=== Exercise aim ===
Retype the opening lines of the data exactly, stopping after the line that contains "possibilità di guida già dai 14 anni.". Skip every picture.

Transcribed page contents:

========

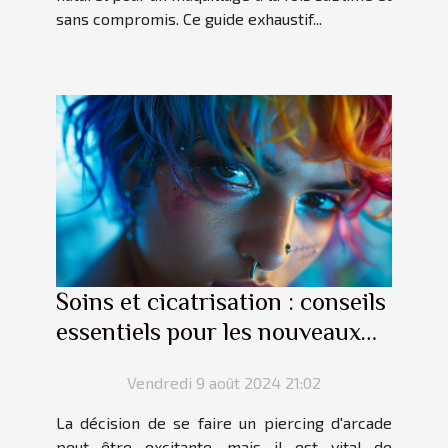
sans compromis. Ce guide exhaustif...
Soins et cicatrisation : conseils
essentiels pour les nouveaux
piercings d'arcade
Vendredi 9 août 2024 21:02
La décision de se faire un piercing d'arcade
peut être excitante, mais il est vital de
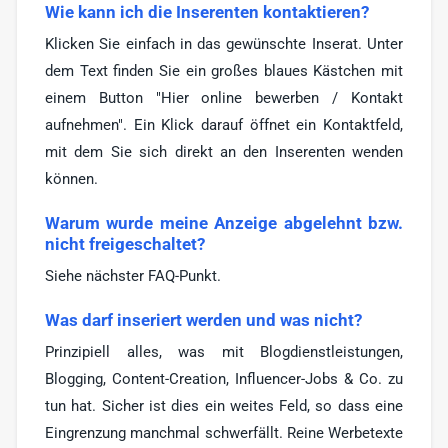
Wie kann ich die Inserenten kontaktieren?
Klicken Sie einfach in das gewünschte Inserat. Unter
dem Text finden Sie ein großes blaues Kästchen mit
einem Button "Hier online bewerben / Kontakt
aufnehmen". Ein Klick darauf öffnet ein Kontaktfeld,
mit dem Sie sich direkt an den Inserenten wenden
können.
Warum wurde meine Anzeige abgelehnt bzw.
nicht freigeschaltet?
Siehe nächster FAQ-Punkt.
Was darf inseriert werden und was nicht?
Prinzipiell alles, was mit Blogdienstleistungen,
Blogging, Content-Creation, Influencer-Jobs & Co. zu
tun hat. Sicher ist dies ein weites Feld, so dass eine
Eingrenzung manchmal schwerfällt. Reine Werbetexte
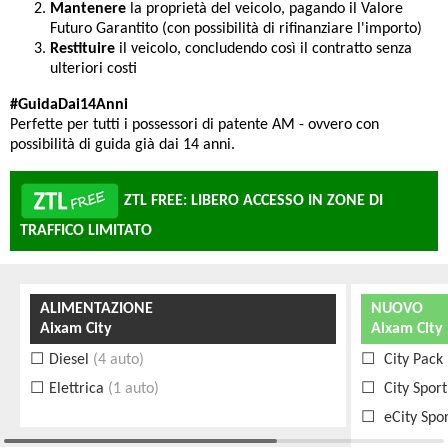
Mantenere
la proprietà del veicolo, pagando il Valore
Futuro Garantito (con possibilità di rifinanziare l'importo)
Restituire
il veicolo, concludendo così il contratto senza
ulteriori costi
#GuidaDai14Anni
Perfette per tutti i possessori di patente AM - ovvero con
possibilità di guida già dai 14 anni.
ZTL FREE: LIBERO ACCESSO IN ZONE DI
TRAFFICO LIMITATO
ALIMENTAZIONE
NUOVO
Aixam City
Aixam City
Diesel
(4 auto)
City Pack
Elettrica
(1 auto)
City Sport
eCity Spo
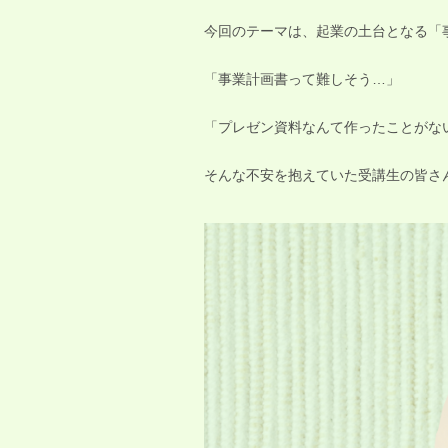
今回のテーマは、起業の土台となる「
「事業計画書って難しそう…」
「プレゼン資料なんて作ったことがな
そんな不安を抱えていた受講生の皆さ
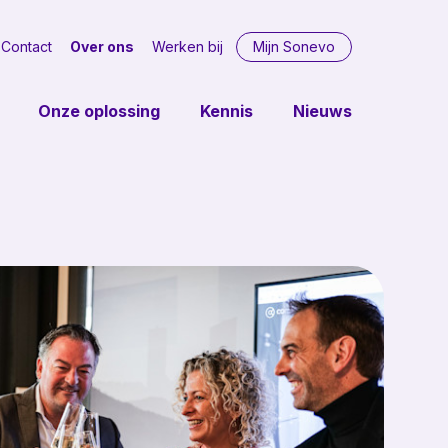
Contact
Over ons
Werken bij
Mijn Sonevo
Onze oplossing
Kennis
Nieuws
ring
Diensten
ende
Consultancy
tica
kels
ging
oring
iming
5-4)
heer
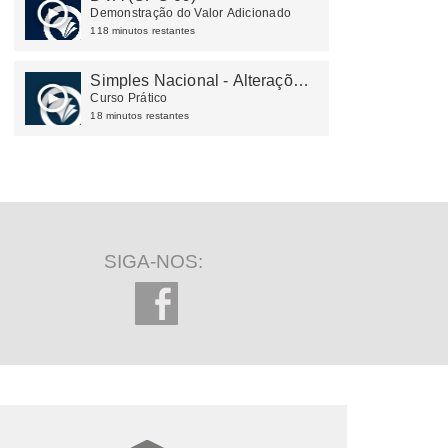
Demonstração do Valor Adicionado
118 minutos restantes
Simples Nacional - Alterações
em 2025
Curso Prático
18 minutos restantes
SIGA-NOS:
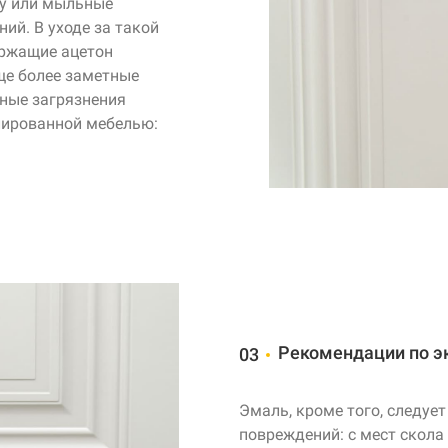
ду или мыльные
ий. В уходе за такой
ержащие ацетон
ще более заметные
рные загрязнения
лированной мебелью:
Рекомендации по э
03
Эмаль, кроме того, следует
повреждений: с мест скола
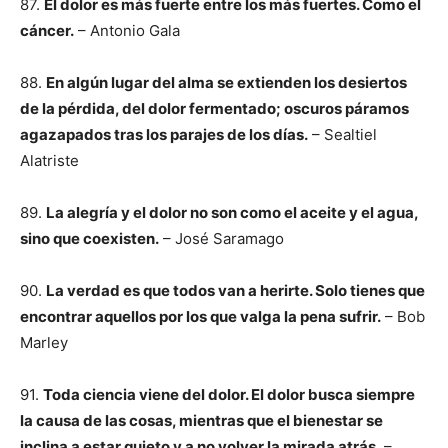
87.
El dolor es más fuerte entre los más fuertes. Como el
cáncer.
– Antonio Gala
88.
En algún lugar del alma se extienden los desiertos
de la pérdida, del dolor fermentado; oscuros páramos
agazapados tras los parajes de los días.
– Sealtiel
Alatriste
89.
La alegría y el dolor no son como el aceite y el agua,
sino que coexisten.
– José Saramago
90.
La verdad es que todos van a herirte. Solo tienes que
encontrar aquellos por los que valga la pena sufrir.
– Bob
Marley
91.
Toda ciencia viene del dolor. El dolor busca siempre
la causa de las cosas, mientras que el bienestar se
inclina a estar quieto y a no volver la mirada atrás.
–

========

=== Solution to the problem ===
sans compromis. Ce guide exhaustif...
Soins et cicatrisation : conseils
essentiels pour les nouveaux
piercings d'arcade
Vendredi 9 août 2024 21:02
La décision de se faire un piercing d'arcade
peut être excitante, mais il est vital de
Wie kann ich die Inserenten kontaktieren?
Klicken Sie einfach in das gewünschte Inserat. Unter
dem Text finden Sie ein großes blaues Kästchen mit
einem Button "Hier online bewerben / Kontakt
aufnehmen". Ein Klick darauf öffnet ein Kontaktfeld,
mit dem Sie sich direkt an den Inserenten wenden
können.
Warum wurde meine Anzeige abgelehnt bzw.
nicht freigeschaltet?
Siehe nächster FAQ-Punkt.
Was darf inseriert werden und was nicht?
Prinzipiell alles, was mit Blogdienstleistungen,
Blogging, Content-Creation, Influencer-Jobs & Co. zu
tun hat. Sicher ist dies ein weites Feld, so dass eine
Eingrenzung manchmal schwerfällt. Reine Werbetexte
Mantenere
la proprietà del veicolo, pagando il Valore
Futuro Garantito (con possibilità di rifinanziare l'importo)
Restituire
il veicolo, concludendo così il contratto senza
ulteriori costi
#GuidaDai14Anni
Perfette per tutti i possessori di patente AM - ovvero con
possibilità di guida già dai 14 anni.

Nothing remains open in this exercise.